O Brasil ocupa a 44ª posição no ranking mundial de penetração da banda larga móvel per capita, com 36,6%, e a 25ª posição no percentual de domicílios com internet entre os países em desenvolvimento, como 45,4% dos lares equipados com essa ferramenta.

Em termos do uso da internet, já existem mais de 70 países onde mais de 50% da população está online. Os dez principais estão todos localizados na Europa, com exceção da Nova Zelândia, que ocupa a 8ª posição e o Catar na 10ª posição. O Brasil está na 72ª posição com 49,8% da população online.

“Enquanto mais e mais pessoas estão online, mais de 90% dos habitantes dos 49 países menos desenvolvidos do mundo permanecem totalmente desconectados”, disse o secretário-geral da UIT, Hamadoun I. Touré.

“A internet e, particularmente a banda larga, se tornou uma ferramenta fundamental para o desenvolvimento social e econômico e precisa ser priorizada, mesmo nas nações mais pobres do mundo. Tecnologia combinada com conteúdo e serviços relevantes podem nos ajudar a fechar as lacunas de desenvolvimento em áreas como saúde, educação, gestão ambiental e capacitação de gênero”, acrescentou.

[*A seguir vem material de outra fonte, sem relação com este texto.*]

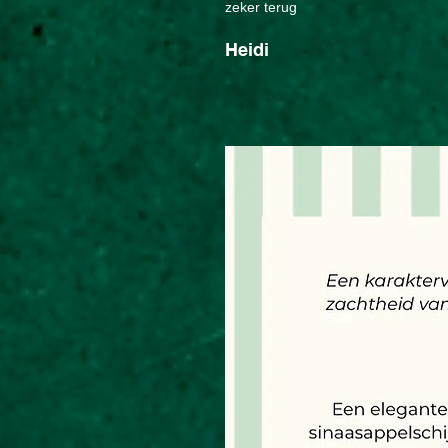
zeker terug
Heidi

Pela primeira vez, o relatório também inclui um novo dado, a igualdade de gênero no acesso à banda larga até o ano de 2020. Segundo a UIT, no geral, as mulheres são menos propensas a ter acesso à tecnologia do que os homens.

A agência de telecomunicações da ONU acrescentou ainda que, enquanto a diferença é relativamente pequena nos países desenvolvidos, ela é enorme nos países de baixo desenvolvimento.